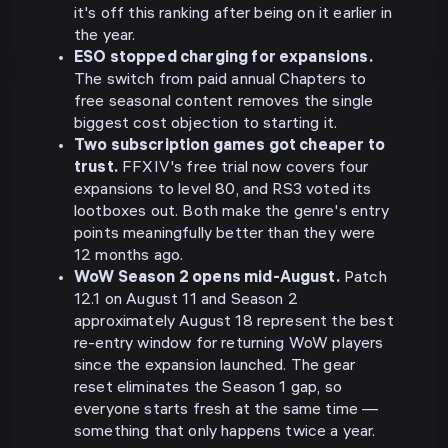
it's off this ranking after being on it earlier in
the year.
ESO stopped charging for expansions.
The switch from paid annual Chapters to
free seasonal content removes the single
biggest cost objection to starting it.
Two subscription games got cheaper to
trust.
FFXIV's free trial now covers four
expansions to level 80, and RS3 voted its
lootboxes out. Both make the genre's entry
points meaningfully better than they were
12 months ago.
WoW Season 2 opens mid-August.
Patch
12.1 on August 11 and Season 2
approximately August 18 represent the best
re-entry window for returning WoW players
since the expansion launched. The gear
reset eliminates the Season 1 gap, so
everyone starts fresh at the same time —
something that only happens twice a year.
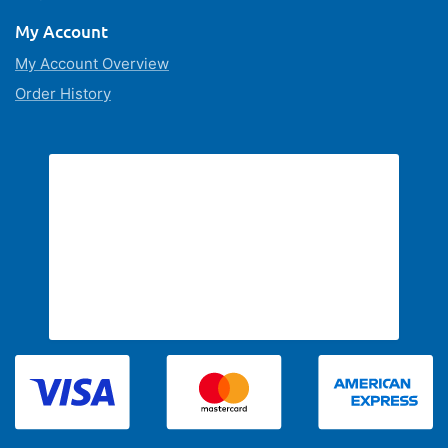
My Account
My Account Overview
Order History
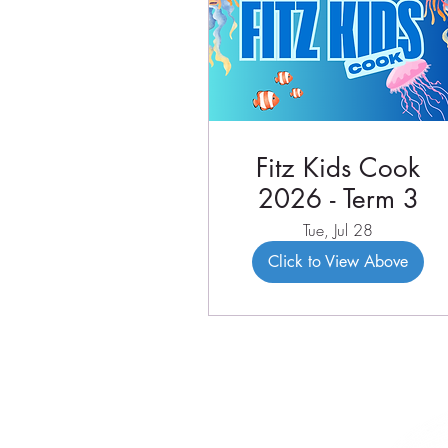
Fitz Kids Cook
2026 - Term 3
Tue, Jul 28
Click to View Above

YOUR ASSIGNMENT:
Only the lines that contain the string "August" should be copied from the entries above.

RESULT OF THIS EXERCISE:
WoW Season 2 opens mid-August.
12.1 on August 11 and Season 2
approximately August 18 represent the best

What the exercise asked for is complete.